Così dicendo s'è fatto terribile; e appena ha nomi­nato la tempesta, un sordo fragore crescente, come di tempesta, si ode di là dalla finestra aperta, e il raggio di luna si cangia in un livido guizzante lampeggio di sinistre luci.

la giovane signora (atterrita, si nasconde il volto con le mani).

l'uomo in frak (subito, com'ella si nasconde il volto, resta in tronco, col gesto sospeso e senza più espressione nel viso, come un automa. Cessano anche d'un tratto il fragore e il lampeggiamento: torna quieto il raggio di luna, e tutto rimane in una quasi arcana immobilità, che durerà fintanto che la giovane signora terrà le ma­ni sul volto).

la giovane signora (senza staccarsi le mani dal volto, si alza e muove qualche passo verso la finestra per chiu­derla).

l'uomo in frak (pur restando sospeso ancora nell'atto­nito atteggiamento, volge soltanto il capo e le braccia nella direzione di lei, come se ella, movendo quei passi verso la finestra, per attrazione, lo facesse voltare così).

La giovane signora (si leva le mani dal volto e guardan­do la finestra resta anche lei per un istante stupita dell'immobilità di quel lume di luna, sereno. In quello stu­pore, sorride: si ricorda del « momento », che cominciò ad amare quest'uomo; fu appunto in un salotto presso una finestra per cui entrava la luna. Si volge a lui con quel sorriso sulle labbra).

l'uomo in frak (assume subito l'espressione di quel « momento », cioè d'un signore che in un salotto ha visto con la coda dell'occhio la signora di cui è innamo­rato andare a una finestra, e, fingendo d'andarci anche lui per prendere un po' d'aria, resti sorpreso di trovarla li per caso).

Oh, scusate! Siete qui? Fa veramente un caldo insopportabile. Non si può più ballare. Forse sarebbe meglio andare tutti in giardino, con questa bella luna: e che qualcuno restasse qua a suonare: giù si sentirebbe la musica venire da lontano e si balle­rebbe al fresco, là nello spiazzo attorno a quella vasca che zampilla.

Da lontano, velato, come dall'alto, il suono di un pianoforte.

la giovane signora.
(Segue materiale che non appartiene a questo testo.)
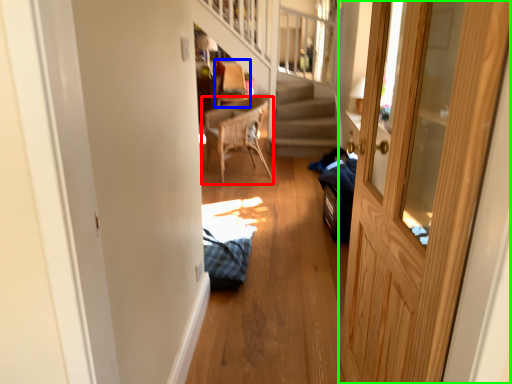 Question: Based on their relative distances, which object is nearer to chair (highlighted by a red box)? Choose from armchair (highlighted by a blue box) and door (highlighted by a green box).

Choices:
 (A) armchair
 (B) door

Answer: (A) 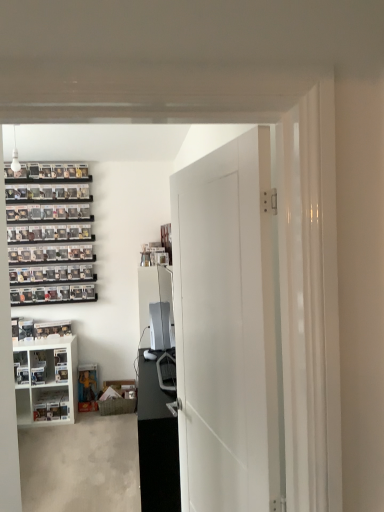 Question: Considering the relative positions of white matte door at center and black glossy entertainment center at center in the image provided, is white matte door at center behind black glossy entertainment center at center?

Choices:
 (A) yes
 (B) no

Answer: (B)

Question: From a real-world perspective, is white matte door at center over black glossy entertainment center at center?

Choices:
 (A) no
 (B) yes

Answer: (B)

Question: Is white matte door at center surrounding black glossy entertainment center at center?

Choices:
 (A) no
 (B) yes

Answer: (A)

Question: Is white matte door at center not near black glossy entertainment center at center?

Choices:
 (A) yes
 (B) no

Answer: (B)

Question: Considering the relative sizes of white matte door at center and black glossy entertainment center at center in the image provided, is white matte door at center shorter than black glossy entertainment center at center?

Choices:
 (A) no
 (B) yes

Answer: (A)

Question: Is white matte door at center taller or shorter than black glossy entertainment center at center?

Choices:
 (A) tall
 (B) short

Answer: (A)

Question: Which is correct: white matte door at center is inside black glossy entertainment center at center, or outside of it?

Choices:
 (A) outside
 (B) inside

Answer: (A)

Question: From a real-world perspective, is white matte door at center above or below black glossy entertainment center at center?

Choices:
 (A) above
 (B) below

Answer: (A)

Question: Considering the positions of white matte door at center and black glossy entertainment center at center in the image, is white matte door at center bigger or smaller than black glossy entertainment center at center?

Choices:
 (A) small
 (B) big

Answer: (A)

Question: From a real-world perspective, is white glossy cabinet at lower left above or below white matte door at center?

Choices:
 (A) below
 (B) above

Answer: (A)

Question: Do you think white glossy cabinet at lower left is within white matte door at center, or outside of it?

Choices:
 (A) outside
 (B) inside

Answer: (A)

Question: Considering the positions of white glossy cabinet at lower left and white matte door at center in the image, is white glossy cabinet at lower left bigger or smaller than white matte door at center?

Choices:
 (A) small
 (B) big

Answer: (B)

Question: From the image's perspective, is white glossy cabinet at lower left located above or below white matte door at center?

Choices:
 (A) above
 (B) below

Answer: (B)

Question: Looking at their shapes, would you say black glossy entertainment center at center is wider or thinner than white matte door at center?

Choices:
 (A) wide
 (B) thin

Answer: (A)

Question: Is point (144, 445) positioned closer to the camera than point (228, 332)?

Choices:
 (A) farther
 (B) closer

Answer: (A) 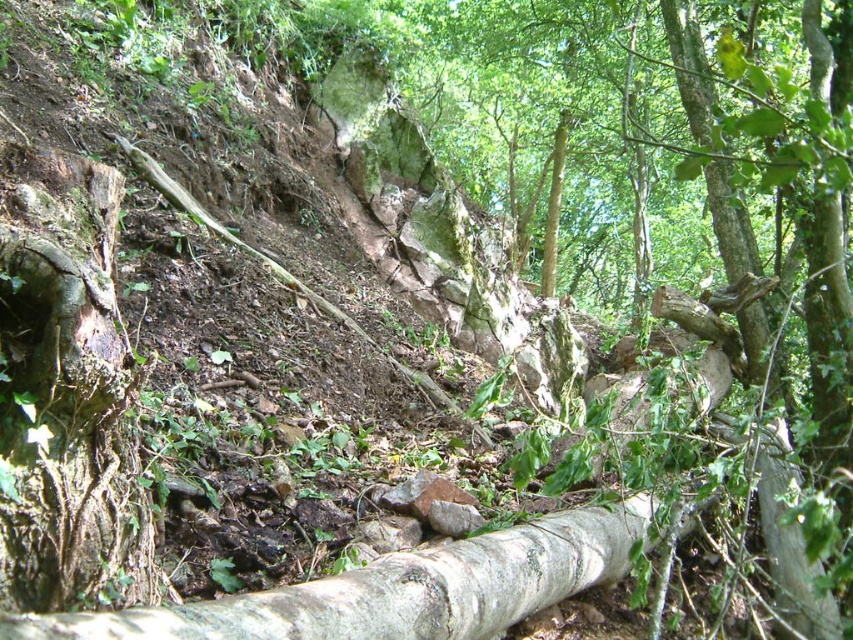 Which is in front, point (74, 518) or point (61, 636)?

Point (61, 636) is in front.

Is brown rough tree trunk at left to the left of white rough bark log at lower center from the viewer's perspective?

Correct, you'll find brown rough tree trunk at left to the left of white rough bark log at lower center.

Does point (21, 442) come closer to viewer compared to point (306, 621)?

No, it is not.

The height and width of the screenshot is (640, 853). I want to click on brown rough tree trunk at left, so click(67, 396).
Credevo che il giardino e questa bella luna vi dovessero far nascere il desiderio d'an­dar giù, non con tutti, ma solo con la bella signora in rosa con cui avete tanto ballato questa sera.

l'uomo in frak. Perché mi dite così? Siete stata voi...

la giovane signora (interrompendolo). Piano! Ci pos­sono sentire.

l'uomo in frak (piano e guardingo). ... voi a dirmi di non seguitare a ballare insieme, per non dar troppo nell'occhio:  e ora mi rimproverate...

la giovane signora (facendogli prima cenno di tacere, e poi sussurrandogli pianissimo). Andate giù in giar­dino senza farvi scorgere. Tra poco, appena potrò, vi. scenderò anch'io.

l'uomo in frak (felice, dopo aver spiato in giro con gli occhi se nessuno dal salotto lo scorga, le prende una mano e gliela bacia furtivo). Vado. V'aspetto. Presto!

E s'allontana dalla finestra: si muove guardingo per il salotto in direzione dell'uscio chiuso: vi giunge: torna a guardare circospetto come uno che voglia co­gliere il momento opportuno per aprire quell'uscio: lo apre: esce.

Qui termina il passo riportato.